In fact, of course, all sorts of investigative proceedings are kept secret while they're underway. The question is whether that's a good idea. Which brings us, as we've so often been brought, to the case of Cameron Todd Willingham.
You'll recall where we are in the plot. Governor Perry had taken the opportunity, two days before the Texas Forensic Science Commission's hearing on Willingham's innocence, to replace the chair of the Commission. That ground the hearing to a halt before it began.
Perry said it was the merest coincidence. He wasn't trying to interfere with the Commission - and any commission who said otherwise (and there was, indeed, such a member) was a damned liar.
Why, after all, would he oppose the hearing. The purported expert hired by the Commission was only a "supposed" expert (the word and the quotation marks are both Perry's by the way) nobody would believe. And anyway, Willingham was a monster and therefore must have killed his children and deserved to die even if he had nothing to do with the fire in which they died. And of course he must have started the fire because he was a monster who deserved to die and the experts who said he didn't were only "supposed" experts .
Pretty much nobody believed Perry about the coincidence thing then. Pretty much nobody believes it now.
Well, we've now got some follow-up. Scott Henson at Grits For Breakfast directs attention to the news, as reported in the Texas Lawyer, that the newly appointed chair of the Commission, John Bradley, wants to hold that hearing after all. But in secret. You see,
It’s not a good idea to conduct an investigation in a public forum.He doesn't say why, exactly, though he does opine about the risk.
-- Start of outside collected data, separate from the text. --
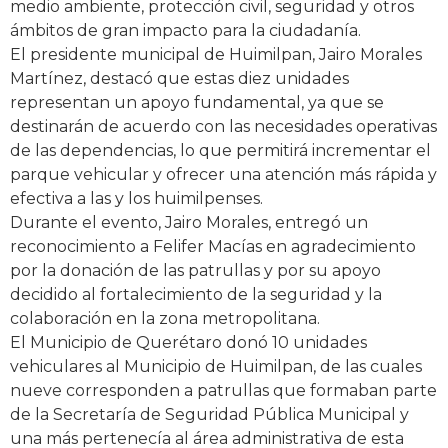
medio ambiente, protección civil, seguridad y otros
ámbitos de gran impacto para la ciudadanía.
El presidente municipal de Huimilpan, Jairo Morales
Martínez, destacó que estas diez unidades
representan un apoyo fundamental, ya que se
destinarán de acuerdo con las necesidades operativas
de las dependencias, lo que permitirá incrementar el
parque vehicular y ofrecer una atención más rápida y
efectiva a las y los huimilpenses.
Durante el evento, Jairo Morales, entregó un
reconocimiento a Felifer Macías en agradecimiento
por la donación de las patrullas y por su apoyo
decidido al fortalecimiento de la seguridad y la
colaboración en la zona metropolitana.
El Municipio de Querétaro donó 10 unidades
vehiculares al Municipio de Huimilpan, de las cuales
nueve corresponden a patrullas que formaban parte
de la Secretaría de Seguridad Pública Municipal y
una más pertenecía al área administrativa de esta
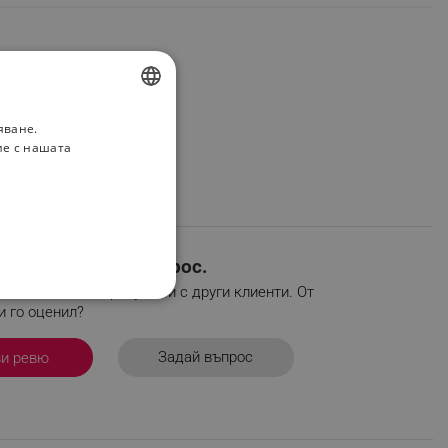
яване.
BULGARIAN
ие с нашата
ROMANIAN
евю или задай въпрос.
во мислиш за продукта и с други клиенти. От
НАЛНОСТ
и го оценил?
Задай въпрос
ви ревю
ифицирани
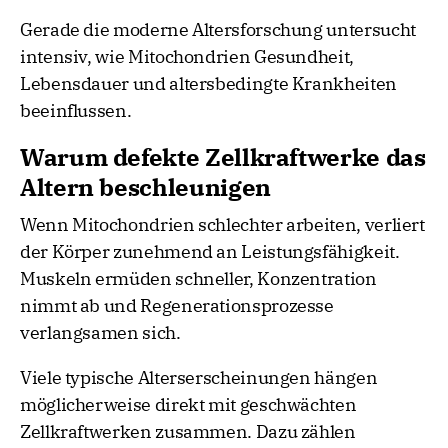
Gerade die moderne Altersforschung untersucht
intensiv, wie Mitochondrien Gesundheit,
Lebensdauer und altersbedingte Krankheiten
beeinflussen.
Warum defekte Zellkraftwerke das
Altern beschleunigen
Wenn Mitochondrien schlechter arbeiten, verliert
der Körper zunehmend an Leistungsfähigkeit.
Muskeln ermüden schneller, Konzentration
nimmt ab und Regenerationsprozesse
verlangsamen sich.
Viele typische Alterserscheinungen hängen
möglicherweise direkt mit geschwächten
Zellkraftwerken zusammen. Dazu zählen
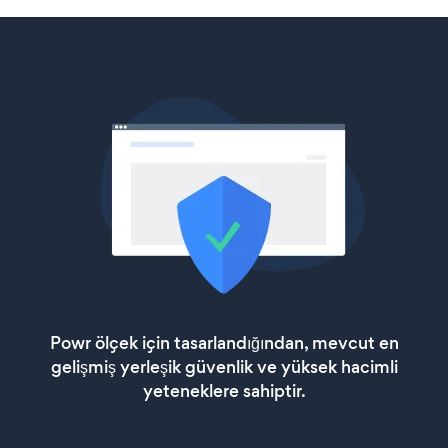
Powr ölçek için tasarlandığından, mevcut en
gelişmiş yerleşik güvenlik ve yüksek hacimli
yeteneklere sahiptir.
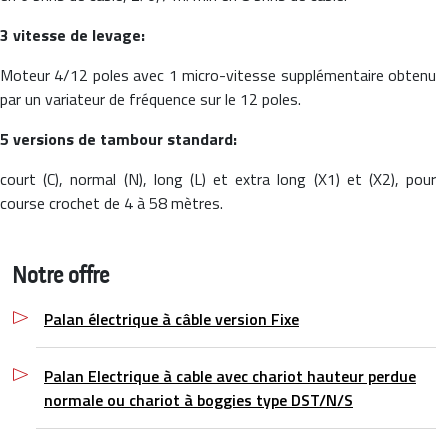
3 vitesse de levage:
Moteur 4/12 poles avec 1 micro-vitesse supplémentaire obtenu
par un variateur de fréquence sur le 12 poles.
5 versions de tambour standard:
court (C), normal (N), long (L) et extra long (X1) et (X2), pour
course crochet de 4 à 58 mètres.
Notre offre
Palan électrique à câble version Fixe
Palan Electrique à cable avec chariot hauteur perdue
normale ou chariot à boggies type DST/N/S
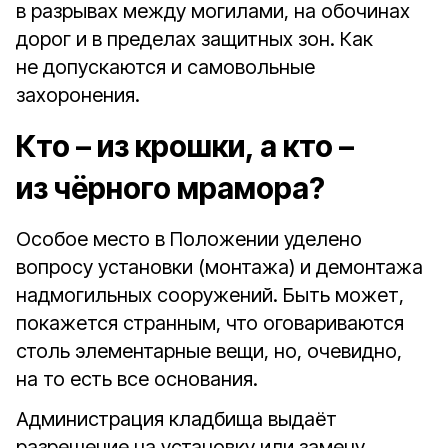
в разрывах между могилами, на обочинах
дорог и в пределах защитных зон. Как
не допускаются и самовольные
захоронения.
Кто – из крошки, а кто –
из чёрного мрамора?
Особое место в Положении уделено
вопросу установки (монтажа) и демонтажа
надмогильных сооружений. Быть может,
покажется странным, что оговариваются
столь элементарные вещи, но, очевидно,
на то есть все основания.
Администрация кладбища выдаёт
разрешение на установку или замену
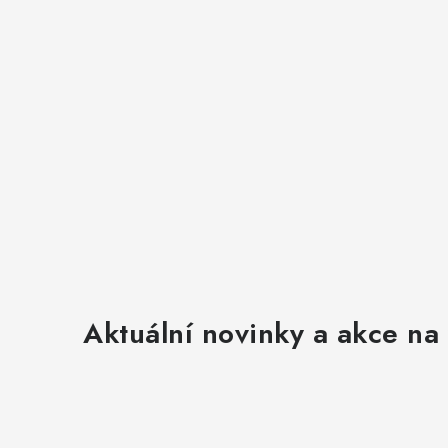
v
ý
p
i
s
u
Aktuální novinky a akce na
When investigations are conducted in public, it is difficult to protect them from outside influences.Just what those influences might be is hard to say. Perhaps the media might intimidate the Commission into honesty?
Here's 's summary of what Bradley plans to propose to the Texas Senate Committee overseeing this cluster fuck.
- Making investigations secret and meetings about them closed.
- Re-education of commissioners: "Bradley says that when people act as investigators and judges, they typically should have some background in that work. Most members of the commission don’t do investigative work and need training, he says."
- Lengthening terms for commissioners. (No word why the governor couldn't just reappoint if continuity is so important.)
- Creating new rules and procedures for the commission (no detail).
- "Clarifying" whether the commission has authority to investigate the Willingham case. (He seems unwilling to take his former boss Sen. John Whitmire's word for it.)
Hardly anyone attends FSC meetings - at the last one in Houston not a single media member showed up, including this blogger - so the secrecy request can only be a reaction the Willingham uproar, which was raised to a national issue with Bradley's abrupt appointment by Governor Perry to chair the FSC and his subsequent decision to cancel all commission activities. What's more, Bradley thinks the public shouldn't get to know what taxpayers bought for $30K from the expert hired to advise the commission - a proposition that seems like a really big stretch, to me, anway.Dick Cheney would be proud. It's so much easier to whitewash the truth if nobody gets to see you doing it.